Das BVerfG sieht das Jugendamt nicht als berechtigt an, Rechte des Kindes in einer Verfassungsbeschwerde als Prozessstandschafter wahrzunehmen. Diese Rolle müssten ein Ergänzungspfleger oder ein Verfahrensbeistand übernehmen, wodurch der Zugang des Kindes zum Verfassungsgericht grundsätzlich gegeben sei. Verzichte wie hier die Verfahrensbeiständin nach eigener Prüfung auf eine Verfassungsbeschwerde, lasse sich dies nicht als Verhinderung der Durchsetzung der Rechte des Kindes verstehen. Ebenso wenig könne sich das Jugendamt selbst auf Art. 6 Abs. 2 GG berufen. Als Gebietskörperschaft des öffentlichen Rechts fehle es dem Landkreis als Träger bereits an der Grundrechtsfähigkeit. Auch sei das Jugendamt keine Behörde, die allein den Kindern als Begünstigten des Schutzanspruchs zur Verwirklichung ihrer individuellen Grundrechte diene, sondern unterstütze vielmehr die gesamte Familie. Das staatliche Wächteramt ergebe kein materielles Grundrecht oder grundrechtsähnliches Recht des Staates.
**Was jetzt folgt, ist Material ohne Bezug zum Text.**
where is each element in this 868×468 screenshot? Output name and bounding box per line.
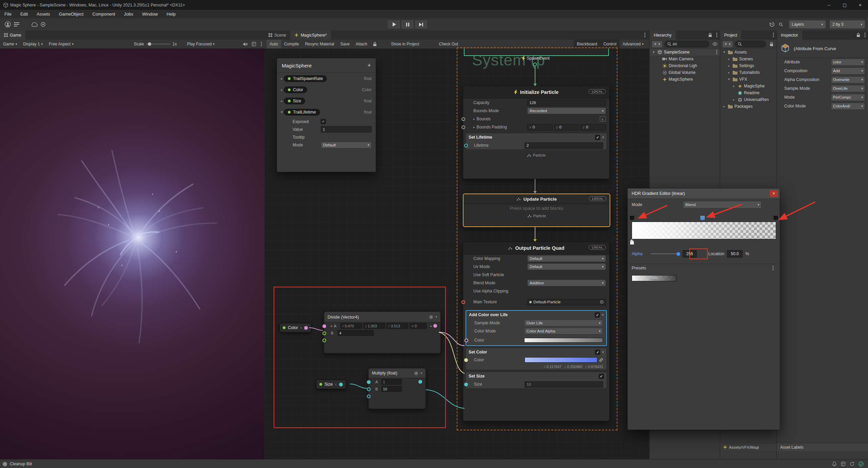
pad-y-input[interactable]: y0 [554,124,579,130]
gear-icon[interactable] [414,371,418,375]
composition-dropdown[interactable]: Add▾ [831,67,865,75]
a-z-input[interactable]: z3.513 [387,323,408,329]
tree-item-settings[interactable]: ▸Settings [720,62,777,69]
expand-arrow-icon[interactable]: ▸ [280,99,284,103]
color-mode-dropdown[interactable]: Color And Alpha▾ [524,328,603,334]
tree-item-directional-ligh[interactable]: Directional Ligh [650,62,720,69]
attribute-dropdown[interactable]: color▾ [831,59,865,66]
eyedropper-icon[interactable] [599,358,603,362]
object-picker-icon[interactable] [600,300,604,304]
param-size[interactable]: ▸ Size float [277,95,376,106]
tree-item-main-camera[interactable]: Main Camera [650,56,720,62]
expand-arrow-icon[interactable]: ▸ [732,98,736,101]
stats-icon[interactable] [250,40,258,48]
hierarchy-search-input[interactable]: All [665,41,709,47]
main-texture-port[interactable] [461,300,465,304]
block-enabled-checkbox[interactable]: ✓ [595,312,600,318]
create-button[interactable]: +▾ [722,41,733,48]
tree-item-tutorialinfo[interactable]: ▸TutorialInfo [720,69,777,76]
expand-arrow-icon[interactable]: ▼ [652,50,656,54]
tab-inspector[interactable]: Inspector [777,30,802,40]
tab-magicsphere-graph[interactable]: MagicSphere* [290,30,331,40]
menu-assets[interactable]: Assets [32,10,54,18]
expand-arrow-icon[interactable]: ▼ [722,50,726,54]
add-parameter-button[interactable]: + [367,62,371,69]
tree-item-samplescene[interactable]: ▼SampleScene [650,49,720,56]
expand-arrow-icon[interactable]: ▸ [473,117,475,121]
color-field[interactable] [525,357,597,363]
chevron-down-icon[interactable]: ▾ [602,350,604,354]
a-w-input[interactable]: w0 [410,323,427,329]
layers-dropdown[interactable]: Layers▾ [789,20,826,29]
notifications-icon[interactable] [830,460,839,468]
param-trailspawnrate[interactable]: ▸ TrailSpawnRate float [277,73,376,84]
a-input[interactable]: 1 [381,379,402,385]
tree-item-vfx[interactable]: ▼VFX [720,76,777,83]
node-header[interactable]: Divide (Vector4) ▾ [324,312,440,322]
color-stops-row[interactable] [630,239,777,245]
project-search-input[interactable] [735,41,766,47]
blend-mode-dropdown[interactable]: Additive▾ [527,280,606,286]
lock-icon[interactable] [370,40,379,48]
output-port[interactable] [433,324,437,328]
pad-x-input[interactable]: x0 [527,124,553,130]
undo-history-icon[interactable] [768,20,776,29]
expand-arrow-icon[interactable]: ▸ [732,84,736,88]
sample-mode-dropdown[interactable]: Over Life▾ [524,320,603,326]
expand-arrow-icon[interactable]: ▸ [727,64,731,67]
block-enabled-checkbox[interactable]: ✓ [595,350,600,355]
alpha-slider-knob[interactable] [676,252,680,256]
size-port[interactable] [464,383,468,386]
chevron-down-icon[interactable]: ▾ [435,315,437,319]
gradient-mode-dropdown[interactable]: Blend▾ [683,201,762,208]
asset-labels-bar[interactable]: Asset Labels [777,443,868,451]
menu-component[interactable]: Component [88,10,119,18]
initialize-particle-context[interactable]: Initialize Particle LOCAL Capacity 128 B… [463,86,610,179]
game-viewport[interactable] [0,48,264,459]
expand-arrow-icon[interactable]: ▼ [727,78,731,81]
uv-mode-dropdown[interactable]: Default▾ [527,263,606,270]
play-focused-dropdown[interactable]: Play Focused▾ [184,40,217,48]
gizmos-kebab-icon[interactable] [258,40,264,48]
create-button[interactable]: +▾ [652,41,663,48]
panel-kebab-icon[interactable] [862,30,868,39]
b-input[interactable]: 10 [381,386,402,392]
search-everywhere-icon[interactable] [776,20,785,29]
location-value-field[interactable]: 50.0 [727,250,743,258]
menu-jobs[interactable]: Jobs [120,10,138,18]
scene-visibility-icon[interactable] [711,40,718,48]
expand-arrow-icon[interactable]: ▸ [727,71,731,74]
status-message[interactable]: Cleanup Blit [10,462,32,466]
size-parameter-node[interactable]: Size ‹ [316,380,346,389]
tab-hierarchy[interactable]: Hierarchy [650,30,676,40]
update-particle-context[interactable]: Update Particle LOCAL Press space to add… [463,194,610,227]
alpha-stops-row[interactable] [630,215,777,221]
empty-block-placeholder[interactable]: Press space to add blocks [463,204,610,212]
expand-arrow-icon[interactable]: ▸ [280,88,284,91]
node-header[interactable]: Multiply (float) ▾ [369,368,426,378]
mute-audio-icon[interactable] [241,40,250,48]
chevron-down-icon[interactable]: ▾ [602,136,604,139]
gradient-field[interactable] [524,338,603,343]
color-port[interactable] [464,358,468,362]
tree-item-packages[interactable]: ▸Packages [720,103,777,110]
presets-kebab-icon[interactable] [770,264,776,272]
tab-project[interactable]: Project [720,30,741,40]
layout-dropdown[interactable]: 2 by 3▾ [829,20,865,29]
save-button[interactable]: Save [337,40,353,48]
chevron-down-icon[interactable]: ▾ [602,313,604,317]
exposed-checkbox[interactable]: ✓ [321,119,326,124]
expand-arrow-icon[interactable]: ▸ [331,324,333,328]
lifetime-port[interactable] [464,144,468,147]
menu-file[interactable]: File [0,10,16,18]
size-input[interactable]: 10 [525,381,603,388]
attach-button[interactable]: Attach [353,40,370,48]
multiply-node[interactable]: Multiply (float) ▾ A 1 B 10 [368,368,426,409]
panel-kebab-icon[interactable] [770,30,777,39]
divide-node[interactable]: Divide (Vector4) ▾ ▸ A x0.470 y1.003 z3.… [324,311,441,353]
set-size-block[interactable]: Set Size ✓ Size 10 [466,372,607,389]
tree-item-global-volume[interactable]: Global Volume [650,69,720,76]
bounds-padding-port[interactable] [461,125,465,129]
packages-icon[interactable] [839,460,848,468]
kebab-icon[interactable] [716,50,717,55]
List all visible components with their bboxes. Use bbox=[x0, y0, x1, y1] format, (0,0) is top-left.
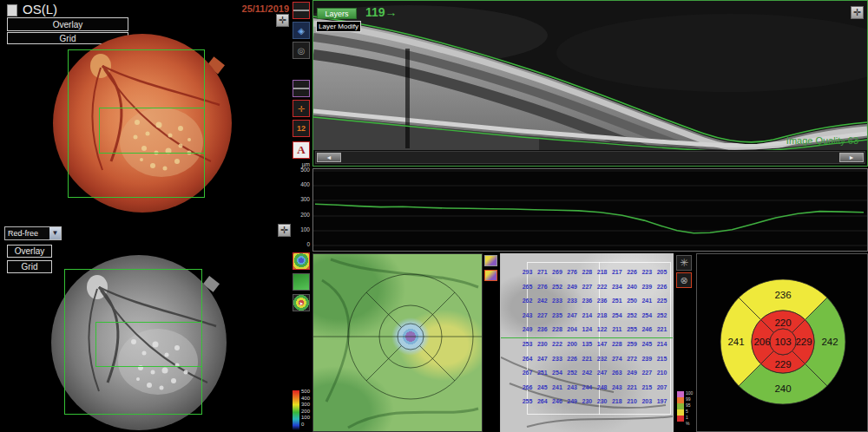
scroll-right-button[interactable]: ► bbox=[839, 153, 864, 162]
grid-value: 214 bbox=[580, 309, 595, 324]
grid-value: 274 bbox=[609, 352, 624, 367]
scan-number-marker: 119→ bbox=[365, 5, 398, 19]
grid-value: 266 bbox=[520, 381, 535, 396]
grid-value: 230 bbox=[595, 395, 609, 409]
grid-value: 267 bbox=[520, 366, 535, 381]
grid-value: 210 bbox=[654, 366, 669, 381]
grid-value: 249 bbox=[565, 280, 580, 295]
grid-value: 264 bbox=[520, 352, 535, 367]
center-move-icon[interactable]: ✛ bbox=[276, 14, 289, 27]
layers-button[interactable]: Layers bbox=[317, 8, 357, 19]
radial12-scan-icon[interactable]: 12 bbox=[293, 120, 310, 137]
sector-wheel-icon[interactable]: ✳ bbox=[676, 255, 692, 271]
grid-value: 254 bbox=[609, 309, 624, 324]
map-grid-style-icon-1[interactable] bbox=[484, 255, 497, 266]
green-map-icon[interactable] bbox=[293, 273, 310, 291]
enface-tool-icon[interactable]: ◈ bbox=[293, 22, 310, 39]
grid-value: 233 bbox=[565, 294, 580, 309]
grid-value: 218 bbox=[595, 309, 609, 324]
grid-value: 247 bbox=[565, 309, 580, 324]
grid-tools-column: ✳ ⊗ 100 99 95 5 1 % bbox=[674, 253, 696, 432]
image-quality-label: Image Quality 63 bbox=[786, 135, 858, 146]
crosshair-scan-icon[interactable]: ✛ bbox=[293, 100, 310, 117]
grid-value: 205 bbox=[654, 265, 669, 280]
grid-value: 228 bbox=[580, 265, 595, 280]
grid-value: 243 bbox=[520, 309, 535, 324]
grid-value: 122 bbox=[595, 323, 609, 337]
grid-value: 269 bbox=[549, 265, 564, 280]
image-filter-value: Red-free bbox=[8, 229, 38, 238]
grid-value: 135 bbox=[580, 337, 595, 352]
grid-value: 272 bbox=[625, 352, 640, 367]
grid-value: 252 bbox=[549, 280, 564, 295]
thickness-map-panel[interactable] bbox=[312, 253, 483, 432]
grid-value: 246 bbox=[549, 395, 564, 409]
grid-button-redfree[interactable]: Grid bbox=[7, 260, 52, 273]
document-icon bbox=[7, 4, 17, 16]
thickness-map-icon[interactable] bbox=[293, 252, 310, 270]
grid-value: 252 bbox=[625, 309, 640, 324]
grid-value: 234 bbox=[609, 280, 624, 295]
grid-value: 255 bbox=[625, 323, 640, 337]
grid-value: 242 bbox=[535, 294, 549, 309]
disc-tool-icon[interactable]: ◎ bbox=[293, 42, 310, 59]
center-move-icon[interactable]: ✛ bbox=[851, 6, 864, 19]
scroll-left-button[interactable]: ◄ bbox=[317, 153, 341, 162]
bscan-scrollbar[interactable]: ◄ ► bbox=[315, 151, 865, 164]
grid-value: 226 bbox=[565, 352, 580, 367]
thickness-values-panel[interactable]: 2932712692762282182172262232052652762522… bbox=[500, 253, 674, 432]
image-filter-dropdown[interactable]: Red-free ▼ bbox=[4, 226, 62, 240]
map-grid-style-icon-2[interactable] bbox=[484, 270, 497, 281]
grid-value: 211 bbox=[609, 323, 624, 337]
layers-tool-icon[interactable] bbox=[293, 2, 310, 19]
grid-value: 228 bbox=[549, 323, 564, 337]
grid-value: 243 bbox=[565, 381, 580, 396]
grid-value: 276 bbox=[535, 280, 549, 295]
etdrs-value-outer-right: 242 bbox=[821, 337, 838, 347]
grid-value: 222 bbox=[595, 280, 609, 295]
grid-value: 255 bbox=[520, 395, 535, 409]
grid-value: 225 bbox=[654, 294, 669, 309]
grid-value: 263 bbox=[609, 366, 624, 381]
deviation-map-icon[interactable]: ➤ bbox=[293, 294, 310, 311]
grid-value: 247 bbox=[535, 352, 549, 367]
etdrs-sector-panel: 236 220 241 206 103 229 242 229 240 bbox=[696, 253, 868, 432]
grid-value: 244 bbox=[580, 381, 595, 396]
etdrs-value-outer-bottom: 240 bbox=[774, 383, 791, 394]
grid-value: 235 bbox=[549, 309, 564, 324]
grid-value: 239 bbox=[640, 352, 654, 367]
grid-value: 241 bbox=[640, 294, 654, 309]
thickness-profile-chart bbox=[313, 169, 867, 251]
grid-value: 246 bbox=[640, 323, 654, 337]
grid-value: 251 bbox=[535, 366, 549, 381]
grid-value: 228 bbox=[609, 337, 624, 352]
layer-modify-button[interactable]: Layer Modify bbox=[316, 21, 361, 32]
grid-value: 232 bbox=[595, 352, 609, 367]
grid-value: 245 bbox=[640, 337, 654, 352]
grid-value: 214 bbox=[654, 337, 669, 352]
axis-tick: 100 bbox=[292, 226, 310, 232]
grid-target-icon[interactable]: ⊗ bbox=[676, 272, 692, 288]
oct-bscan-image[interactable] bbox=[313, 1, 867, 150]
thickness-profile-panel[interactable] bbox=[312, 168, 868, 252]
overlay-button-color[interactable]: Overlay bbox=[7, 17, 128, 31]
axis-tick: 0 bbox=[292, 241, 310, 247]
etdrs-value-inner-top: 220 bbox=[774, 317, 791, 328]
overlay-button-redfree[interactable]: Overlay bbox=[7, 245, 52, 258]
grid-value: 233 bbox=[549, 294, 564, 309]
axis-tick: 500 bbox=[292, 167, 310, 173]
chevron-down-icon[interactable]: ▼ bbox=[49, 227, 61, 239]
grid-value: 236 bbox=[595, 294, 609, 309]
scan-inner-rectangle bbox=[99, 108, 205, 154]
axis-tick: 400 bbox=[292, 181, 310, 187]
etdrs-value-outer-left: 241 bbox=[727, 337, 744, 347]
grid-value: 226 bbox=[654, 280, 669, 295]
slab-tool-icon[interactable] bbox=[293, 80, 310, 97]
center-move-icon[interactable]: ✛ bbox=[278, 224, 291, 237]
grid-value: 271 bbox=[535, 265, 549, 280]
etdrs-value-outer-top: 236 bbox=[774, 290, 791, 300]
annotation-tool-icon[interactable]: A bbox=[293, 141, 310, 159]
etdrs-sector-chart[interactable]: 236 220 241 206 103 229 242 229 240 bbox=[697, 254, 867, 431]
grid-value: 253 bbox=[520, 337, 535, 352]
oct-review-screen: OS(L) 25/11/2019 ✛ Overlay Grid bbox=[0, 0, 868, 432]
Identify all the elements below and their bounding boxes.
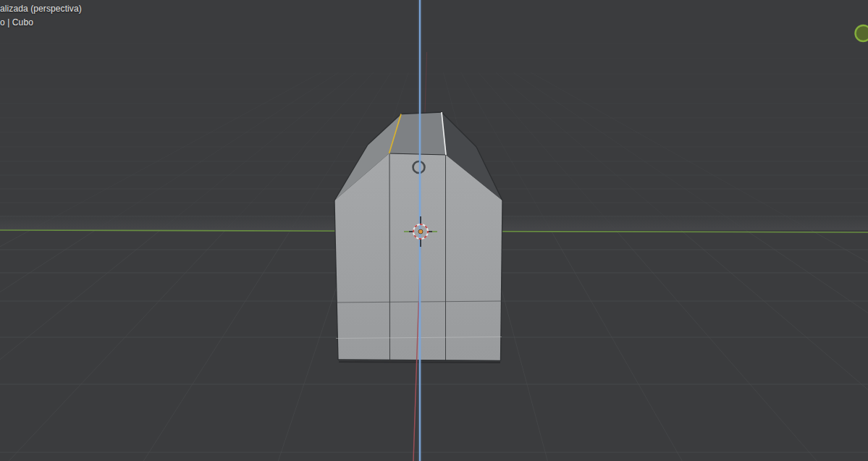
nav-gizmo-axis-ball[interactable]: [856, 25, 868, 41]
blender-3d-viewport[interactable]: alizada (perspectiva) o | Cubo: [0, 0, 868, 461]
active-object-label: o | Cubo: [0, 16, 33, 29]
object-origin-dot: [418, 229, 423, 234]
viewport-canvas[interactable]: [0, 0, 868, 461]
view-name-label: alizada (perspectiva): [0, 2, 82, 15]
x-axis-line-far: [425, 52, 427, 114]
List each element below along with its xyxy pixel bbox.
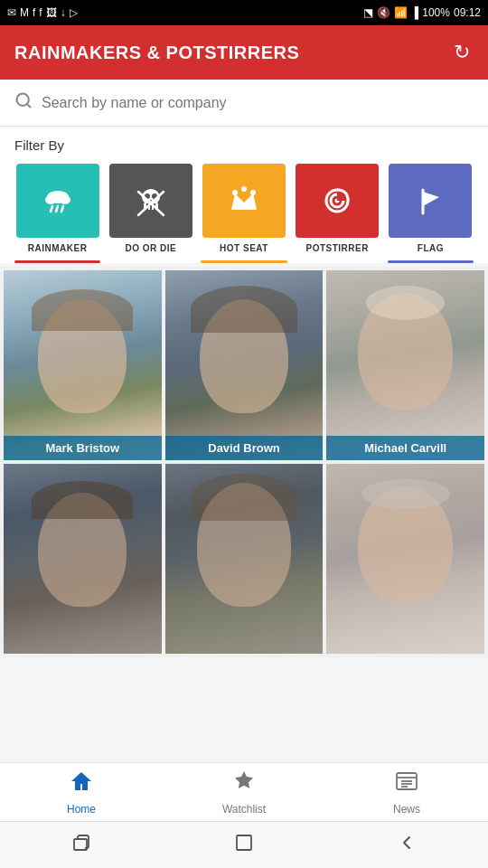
- app-title: RAINMAKERS & POTSTIRRERS: [14, 42, 299, 63]
- hot-seat-underline: [201, 260, 286, 263]
- app-header: RAINMAKERS & POTSTIRRERS ↻: [0, 25, 488, 80]
- person-card-p4[interactable]: [4, 464, 162, 654]
- person-name-michael: Michael Carvill: [326, 436, 484, 460]
- wifi-icon: 📶: [394, 6, 408, 19]
- svg-point-23: [250, 190, 256, 195]
- potstirrer-underline: [295, 260, 380, 263]
- filter-btn-rainmaker[interactable]: RAINMAKER: [14, 164, 100, 253]
- android-home-button[interactable]: [215, 825, 273, 866]
- download-icon: ↓: [61, 6, 66, 19]
- battery-label: 100%: [422, 6, 450, 19]
- email-icon: ✉: [7, 6, 16, 19]
- nav-news[interactable]: News: [325, 761, 488, 823]
- person-photo-david: [165, 270, 324, 460]
- filter-active-bars: [14, 260, 474, 263]
- svg-point-22: [241, 186, 247, 192]
- facebook-icon: f: [33, 6, 35, 19]
- search-icon: [14, 91, 33, 114]
- gmail-icon: M: [20, 6, 29, 19]
- do-or-die-label: DO OR DIE: [125, 243, 176, 253]
- filter-btn-do-or-die[interactable]: DO OR DIE: [108, 164, 193, 253]
- svg-point-21: [232, 190, 238, 195]
- news-label: News: [393, 803, 420, 816]
- person-card-p6[interactable]: [326, 464, 484, 654]
- person-photo-p4: [4, 464, 162, 654]
- filter-btn-hot-seat[interactable]: HOT SEAT: [201, 164, 286, 253]
- hot-seat-icon-box: [202, 164, 286, 238]
- home-label: Home: [67, 803, 96, 816]
- time-label: 09:12: [454, 6, 481, 19]
- person-photo-mark: [4, 270, 162, 460]
- watchlist-label: Watchlist: [222, 803, 266, 816]
- person-card-david-brown[interactable]: David Brown: [165, 270, 324, 460]
- filter-btn-potstirrer[interactable]: POTSTIRRER: [295, 164, 380, 253]
- home-icon: [69, 769, 94, 800]
- do-or-die-underline: [108, 260, 193, 263]
- people-grid: Mark Bristow David Brown Michael Carvill: [0, 267, 488, 657]
- android-nav-bar: [0, 821, 488, 868]
- status-bar: ✉ M f f 🖼 ↓ ▷ ⬔ 🔇 📶 ▐ 100% 09:12: [0, 0, 488, 25]
- filter-btn-flag[interactable]: FLAG: [388, 164, 474, 253]
- android-recent-button[interactable]: [52, 825, 110, 866]
- svg-rect-37: [74, 839, 87, 850]
- search-input[interactable]: [42, 95, 474, 111]
- nav-home[interactable]: Home: [0, 761, 163, 823]
- signal-icon: ▐: [411, 6, 419, 19]
- filter-label: Filter By: [14, 137, 474, 153]
- nav-watchlist[interactable]: Watchlist: [163, 761, 325, 823]
- status-bar-right: ⬔ 🔇 📶 ▐ 100% 09:12: [363, 6, 481, 19]
- photo-icon: 🖼: [46, 6, 57, 19]
- person-photo-michael: [326, 270, 484, 460]
- status-bar-left: ✉ M f f 🖼 ↓ ▷: [7, 6, 78, 19]
- rainmaker-underline: [14, 260, 100, 263]
- game-icon: ▷: [70, 6, 78, 19]
- rainmaker-icon-box: [16, 164, 99, 238]
- do-or-die-icon-box: [109, 164, 192, 238]
- svg-line-1: [27, 104, 31, 108]
- watchlist-icon: [231, 769, 257, 800]
- svg-rect-38: [237, 835, 251, 850]
- person-photo-p6: [326, 464, 484, 654]
- hot-seat-label: HOT SEAT: [220, 243, 268, 253]
- flag-underline: [388, 260, 474, 263]
- person-card-michael-carvill[interactable]: Michael Carvill: [326, 270, 484, 460]
- flag-label: FLAG: [418, 243, 444, 253]
- refresh-button[interactable]: ↻: [450, 37, 474, 68]
- svg-point-5: [60, 195, 70, 204]
- svg-point-4: [45, 195, 56, 204]
- person-card-mark-bristow[interactable]: Mark Bristow: [4, 270, 162, 460]
- person-name-david: David Brown: [165, 436, 324, 460]
- filter-section: Filter By RAINMAKER: [0, 127, 488, 263]
- news-icon: [394, 769, 419, 800]
- bluetooth-icon: ⬔: [363, 6, 373, 19]
- person-card-p5[interactable]: [165, 464, 324, 654]
- potstirrer-icon-box: [296, 164, 379, 238]
- facebook2-icon: f: [39, 6, 42, 19]
- rainmaker-label: RAINMAKER: [28, 243, 88, 253]
- bottom-nav: Home Watchlist News: [0, 762, 488, 821]
- potstirrer-label: POTSTIRRER: [305, 243, 368, 253]
- person-photo-p5: [165, 464, 324, 654]
- android-back-button[interactable]: [378, 825, 436, 866]
- filter-buttons: RAINMAKER: [14, 164, 474, 253]
- search-bar: [0, 80, 488, 127]
- flag-icon-box: [389, 164, 472, 238]
- person-name-mark: Mark Bristow: [4, 436, 162, 460]
- volume-icon: 🔇: [377, 6, 390, 19]
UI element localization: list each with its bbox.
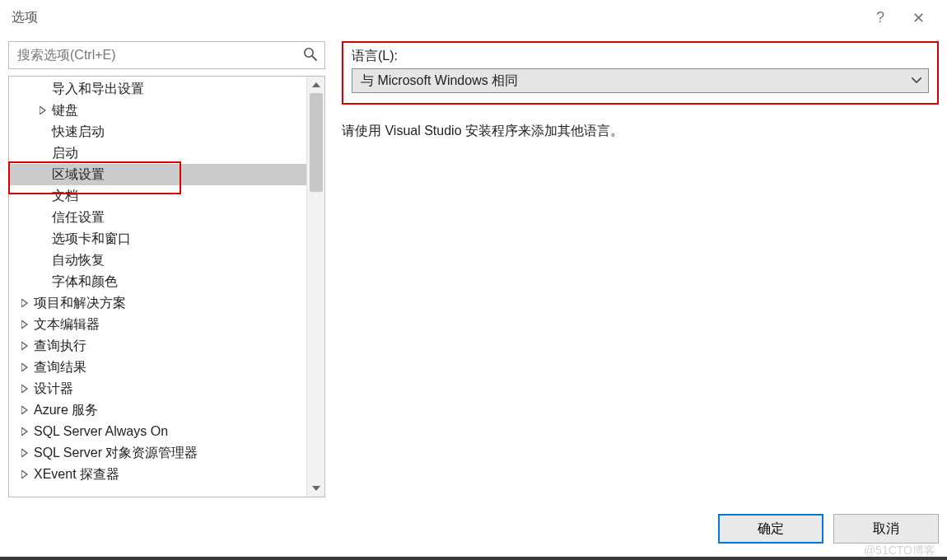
tree-item-label: 自动恢复 [52,252,105,269]
expander-icon[interactable] [19,406,30,414]
tree-item[interactable]: 启动 [9,142,306,164]
tree-item-label: 文档 [52,188,78,205]
language-label: 语言(L): [352,48,398,65]
language-info-text: 请使用 Visual Studio 安装程序来添加其他语言。 [342,123,939,140]
expander-icon[interactable] [37,106,49,114]
scroll-down-icon[interactable] [307,480,324,497]
window-title: 选项 [12,9,38,26]
tree-item[interactable]: 区域设置 [9,164,306,185]
tree-item[interactable]: 文档 [9,185,306,207]
tree-item-label: 快速启动 [52,124,105,141]
tree-item[interactable]: 文本编辑器 [9,314,306,335]
tree-item[interactable]: 信任设置 [9,207,306,228]
language-combobox[interactable]: 与 Microsoft Windows 相同 [352,68,929,93]
tree-item[interactable]: 查询结果 [9,357,306,378]
tree-item[interactable]: SQL Server 对象资源管理器 [9,442,306,464]
tree-item-label: 查询执行 [34,338,86,355]
expander-icon[interactable] [19,299,30,307]
tree-item[interactable]: 设计器 [9,378,306,399]
content-row: 导入和导出设置键盘快速启动启动区域设置文档信任设置选项卡和窗口自动恢复字体和颜色… [0,36,947,497]
tree-item[interactable]: 查询执行 [9,335,306,357]
close-button[interactable]: ✕ [899,5,937,31]
help-icon: ? [876,9,884,26]
tree-item-label: 选项卡和窗口 [52,231,131,248]
right-panel: 语言(L): 与 Microsoft Windows 相同 请使用 Visual… [325,41,939,497]
close-icon: ✕ [912,9,925,27]
language-selected-value: 与 Microsoft Windows 相同 [361,72,518,90]
svg-line-1 [312,56,316,60]
tree-item[interactable]: 导入和导出设置 [9,78,306,100]
expander-icon[interactable] [19,449,30,457]
tree-item[interactable]: 键盘 [9,100,306,121]
titlebar: 选项 ? ✕ [0,0,947,36]
tree-item[interactable]: XEvent 探查器 [9,464,306,485]
tree-item-label: XEvent 探查器 [34,466,119,483]
expander-icon[interactable] [19,385,30,393]
search-input[interactable] [8,41,325,69]
tree-item[interactable]: Azure 服务 [9,399,306,421]
tree-scrollbar[interactable] [306,77,324,497]
expander-icon[interactable] [19,320,30,329]
tree-item-label: 区域设置 [52,166,105,184]
tree-item-label: SQL Server 对象资源管理器 [34,445,198,462]
expander-icon[interactable] [19,363,30,371]
tree-item[interactable]: 选项卡和窗口 [9,228,306,250]
tree-item-label: 启动 [52,145,78,162]
cancel-button[interactable]: 取消 [833,514,939,544]
left-panel: 导入和导出设置键盘快速启动启动区域设置文档信任设置选项卡和窗口自动恢复字体和颜色… [8,41,325,497]
tree-item-label: 字体和颜色 [52,273,118,291]
tree-item-label: Azure 服务 [34,402,98,419]
tree-item[interactable]: 字体和颜色 [9,271,306,292]
expander-icon[interactable] [19,427,30,436]
expander-icon[interactable] [19,342,30,350]
expander-icon[interactable] [19,470,30,478]
tree-item-label: 信任设置 [52,209,105,226]
tree-item[interactable]: 快速启动 [9,121,306,142]
ok-button[interactable]: 确定 [718,514,823,544]
tree-item-label: SQL Server Always On [34,424,168,439]
tree-item-label: 查询结果 [34,359,86,376]
tree-item[interactable]: SQL Server Always On [9,421,306,442]
chevron-down-icon [912,77,921,84]
scroll-up-icon[interactable] [307,77,324,93]
search-wrap [8,41,325,72]
dialog-button-row: 确定 取消 [718,514,939,544]
window-bottom-edge [0,557,947,560]
search-icon[interactable] [302,46,319,63]
tree-item-label: 设计器 [34,380,73,398]
language-group: 语言(L): 与 Microsoft Windows 相同 [342,41,939,105]
tree-item-label: 项目和解决方案 [34,295,126,312]
tree-item-label: 文本编辑器 [34,316,100,334]
scrollbar-thumb[interactable] [310,93,323,192]
tree-item-label: 键盘 [52,102,78,119]
tree-item-label: 导入和导出设置 [52,81,144,98]
tree-item[interactable]: 自动恢复 [9,250,306,271]
help-button[interactable]: ? [861,5,899,31]
tree-item[interactable]: 项目和解决方案 [9,292,306,314]
options-tree: 导入和导出设置键盘快速启动启动区域设置文档信任设置选项卡和窗口自动恢复字体和颜色… [8,76,325,497]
2. Vertretung des Kindes durch den Amtsvormund
Das Jugendamt kann als Amtsvormund ein Kind im Verfassungsbeschwerdeverfahren vertreten. Ein nicht selbst verfahrensfähiger Beteiligter werde durch den gesetzlichen Vertreter vertreten, wenn nicht nach der Beurteilung durch das BVerfG letzterer infolge eines Interessenkonflikts an der Vertretung gehindert sei. Ein solcher liege im konkreten Fall nicht vor. Das Adoptionsverfahren werde nicht fortgeführt. Erkennbar orientiere das Jugendamt sein Vorgehen allein an einer von ihm gesehenen Gefährdung des Kindeswohls durch die Pflegemutter. Die in einem Parallelverfahren laut Vorbringen der Pflegemutter getätigte Äußerung des Kindes, es wolle bei ihr leben, begründe ebenfalls keinen Interessenkonflikt, weil keine Anhaltspunkte dafür vorlägen, die Bewertung des Vormunds könne von anderen, vom Kindeswohl unabhängigen Interessen zumindest teilweise beeinflusst worden sein.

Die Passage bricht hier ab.